O marido... da porta para fora, rico médico exemplar, cidadão de bem, provedor do lar. Dia desses se envolveu em um acidente na BR e pagou todo o prejuízo que sua Mitsubishi causara à traseira de uma Toyota.

Da porta pra dentro, no entanto...

Filho de portugueses, neto de italiano, era baixinho, rechonchudo, de bigode farto e pele meio morena. Vinte anos mais velho que a esposa. Tinha o temperamento terrível herdado dos homens da família e descontava todas as insatisfações na mulher e nos filhos. Entre surras, estupros, ameaças constantes e humilhações, comportava-se mais como um carrasco do que qualquer outra coisa.

E ela aguentava.

Às vezes, após uma noite de agressões, refugiava-se em um dos dois banheiros do segundo andar, dentro de um tina ovalada feita de madeira que lhe fora dada de presente de casamento pelo esposo e trazida da Europa por um turco charmoso e conhecido pelo comércio local, que desde então se tornara seu amante. Ele jurara matar o desgraçado que ela chamava de marido, mas fora dissuadido entre súplicas sussurradas para que não sujasse as mãos com aquele sangue imundo. Deus sabe o que faz. Um dia saio dessa vida. Preciso criar meus filhos. Rezava todas as noites antes de deitar-se insone para que Deus tivesse piedade dela e de suas crianças. Apanhava por elas, calada, punha-se entre o marido e seus quatro meninos e pedia com um sussurro que eles fossem para o quarto. Mamãe precisa conversar com o papai para ele se acalmar. E então sufocava os gritos de dor enquanto era atacada. Apanhava também por si mesma, humilhada, fosse um café mais doce ou um arroz úmido demais, pedia perdão e não era ouvida. Nova surra. Escondia as marcas tanto quanto podia sob a maquiagem. Fazia tudo pelos filhos.

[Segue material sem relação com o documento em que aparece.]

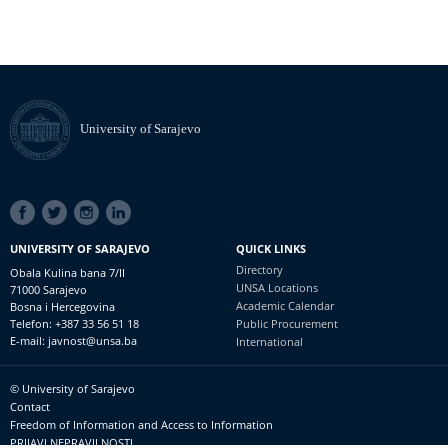
University of Sarajevo
SOCIAL
LINKS
UNIVERSITY OF SARAJEVO
QUICK LINKS
Directory
Obala Kulina bana 7/II
UNSA Locations
71000 Sarajevo
Academic Calendar
Bosna i Hercegovina
Telefon: +387 33 56 51 18
Public Procurement
E-mail: javnost@unsa.ba
International
© University of Sarajevo
Footer
Contact
meni
Freedom of Information and Access to Information
PRIJAVI NEPRAVILNOSTI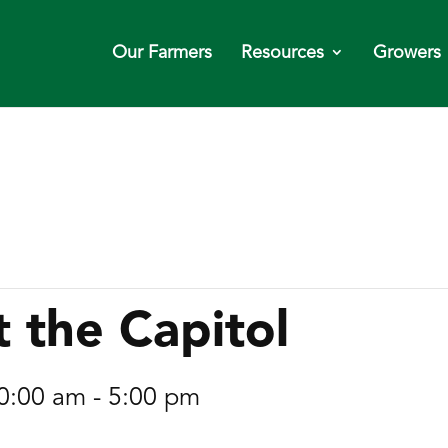
Our Farmers
Resources
Growers
t the Capitol
0:00 am
-
5:00 pm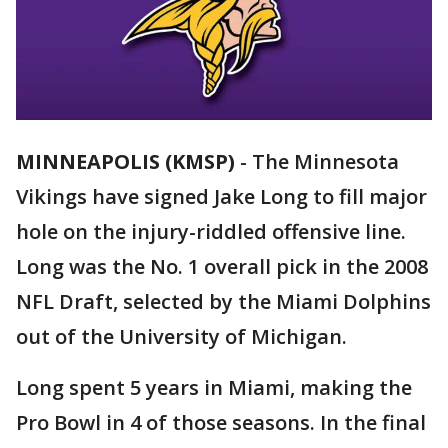
MINNEAPOLIS (KMSP)
-
The Minnesota
Vikings have signed Jake Long to fill major
hole on the injury-riddled offensive line.
Long was the No. 1 overall pick in the 2008
NFL Draft, selected by the Miami Dolphins
out of the University of Michigan.
Long spent 5 years in Miami, making the
Pro Bowl in 4 of those seasons. In the final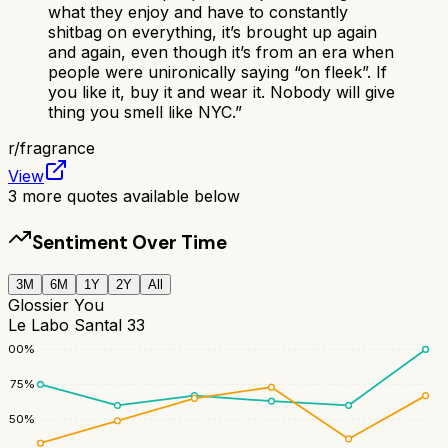
what they enjoy and have to constantly
shitbag on everything, it’s brought up again
and again, even though it’s from an era when
people were unironically saying “on fleek”. If
you like it, buy it and wear it. Nobody will give
thing you smell like NYC.
”
r/
fragrance
View
3
more quotes available below
Sentiment Over Time
3M
6M
1Y
2Y
All
Glossier You
Le Labo Santal 33
100
%
75
%
50
%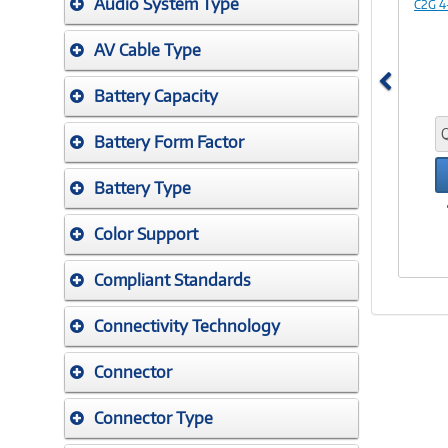
Audio System Type
C2G 4
AV Cable Type
Battery Capacity
Battery Form Factor
Battery Type
Color Support
Compliant Standards
Connectivity Technology
Connector
Connector Type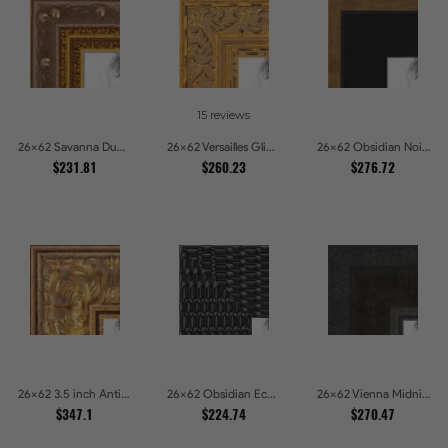
15 reviews
26x62 Savanna Dune Textured Bronze and Gold Beaded Picture Frames
26x62 Versailles Glint Ornate Gold Baroque Picture Frames
26x62 Obsidian Noir Gold Edge Shadowbox Picture Frames
$231.81
$260.23
$276.72
26x62 3.5 inch Antique Gold Picture Frames
26x62 Obsidian Echo Glossy Black Scallop Carved Picture Frames
26x62 Vienna Midnight Wide Ornate Black Picture Picture Frames
$347.1
$224.74
$270.47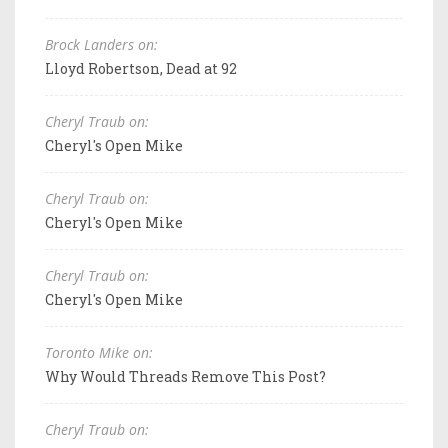
Brock Landers on:
Lloyd Robertson, Dead at 92
Cheryl Traub on:
Cheryl's Open Mike
Cheryl Traub on:
Cheryl's Open Mike
Cheryl Traub on:
Cheryl's Open Mike
Toronto Mike on:
Why Would Threads Remove This Post?
Cheryl Traub on: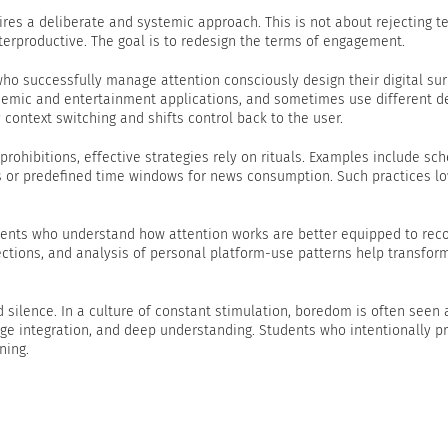
uires a deliberate and systemic approach. This is not about rejecting 
terproductive. The goal is to redesign the terms of engagement.
 who successfully manage attention consciously design their digital su
ademic and entertainment applications, and sometimes use different d
 context switching and shifts control back to the user.
 prohibitions, effective strategies rely on rituals. Examples include sc
s or predefined time windows for news consumption. Such practices lo
udents who understand how attention works are better equipped to reco
lections, and analysis of personal platform-use patterns help transfor
d silence. In a culture of constant stimulation, boredom is often seen
ledge integration, and deep understanding. Students who intentionally p
ning.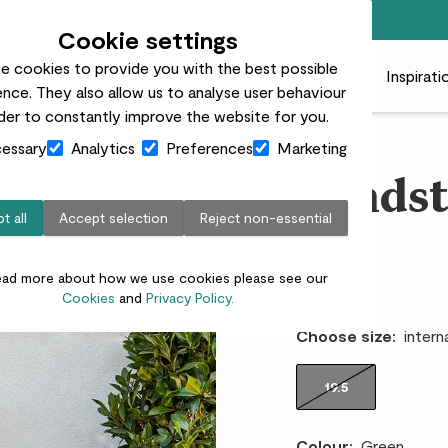
Free standard delivery on orders over £50
Cookie settings
e cookies to provide you with the best possible
 plants
Pots
Plant care
Gifts
Businesses
Inspirati
nce. They also allow us to analyse user behaviour
rder to constantly improve the website for you.
essary
Analytics
Preferences
Marketing
Sandst
t all
Accept selection
Reject non-essential
pot
ead more about how we use cookies please see our
£35.00
Cookies
and
Privacy Policy.
Choose size:
intern
19.5
Colour:
Green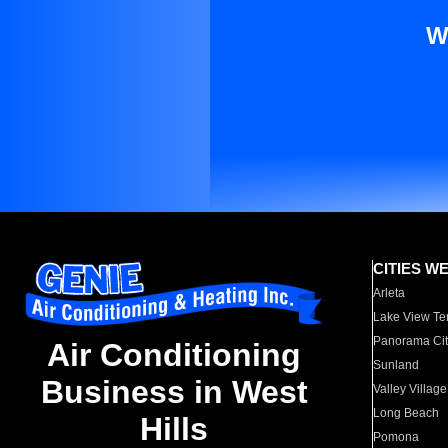
W
CITIES W
Arleta
Lake View Te
Panorama Cit
Air Conditioning
Sunland
Business in West
Valley Village
Long Beach
Hills
Pomona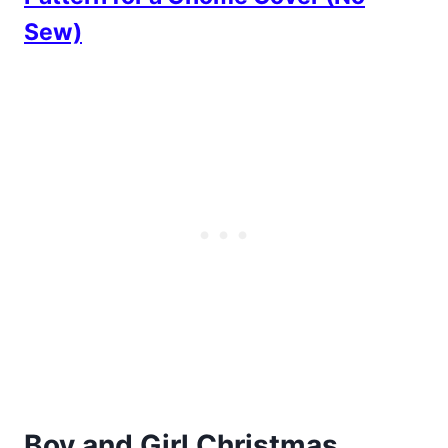
Sew)
Boy and Girl Christmas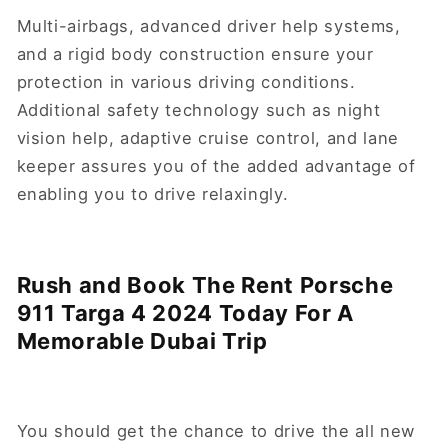
Multi-airbags, advanced driver help systems,
and a rigid body construction ensure your
protection in various driving conditions.
Additional safety technology such as night
vision help, adaptive cruise control, and lane
keeper assures you of the added advantage of
enabling you to drive relaxingly.
Rush and Book The Rent Porsche
911 Targa 4 2024 Today For A
Memorable Dubai Trip
You should get the chance to drive the all new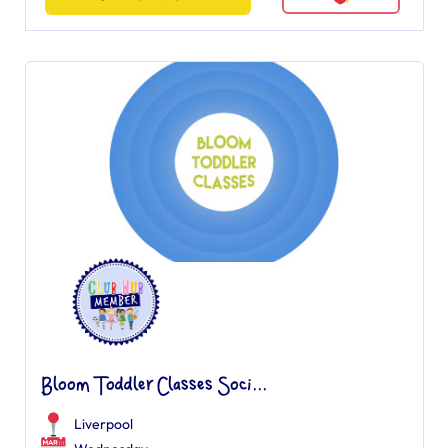
Bloom Toddler Classes Soci...
Liverpool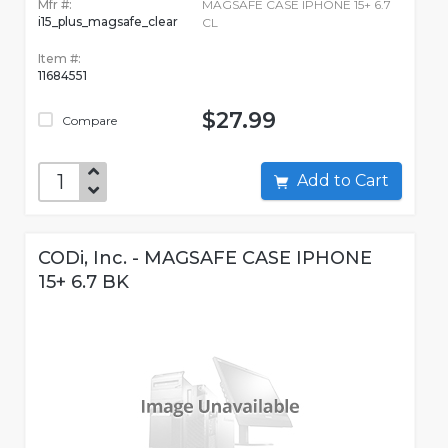
Mfr #:
MAGSAFE CASE IPHONE 15+ 6.7
i15_plus_magsafe_clear
CL
Item #:
11684551
$27.99
Compare
Add to Cart
CODi, Inc. - MAGSAFE CASE IPHONE
15+ 6.7 BK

Naquela tarde, estava cozinhando o jantar enquanto os quatro pequenos estudavam à mesa da cozinha quando a campainha tocou. Secou as mãos no avental que trazia amarrado à cintura e saiu do recinto. Passou pela sala de jantar, depois parou por um instante frente ao espelho de uma das salas de estar para conferir sua aparência. Arrumou o cabelo preso e foi atender à porta.

Era o turco.

Sem delongas, o mascate lhe entregou um pacote de papel-madeira e disse que era presente do marido. São pedras falsas. Dentro, um bilhete assinado pelo esposo lhe dizia palavras estranhas, de perdão.

Minha querida esposa,

Sei que não tenho sido um bom marido e que tenho te tratado com rudeza. Não é o que tu mereces, minha adorada. Mereces muito mais que isso. Por isso te peço, te suplico que perdoe todos os meus atos tantas vezes violentos e aceite este presente. Fiz essa encomenda ao turco especialmente para ti. Quero levar-te a passear hoje e quero que use esse conjunto para que tua beleza esta noite seja ainda mais resplandecente. Minha irmã ficará com nossos filhos.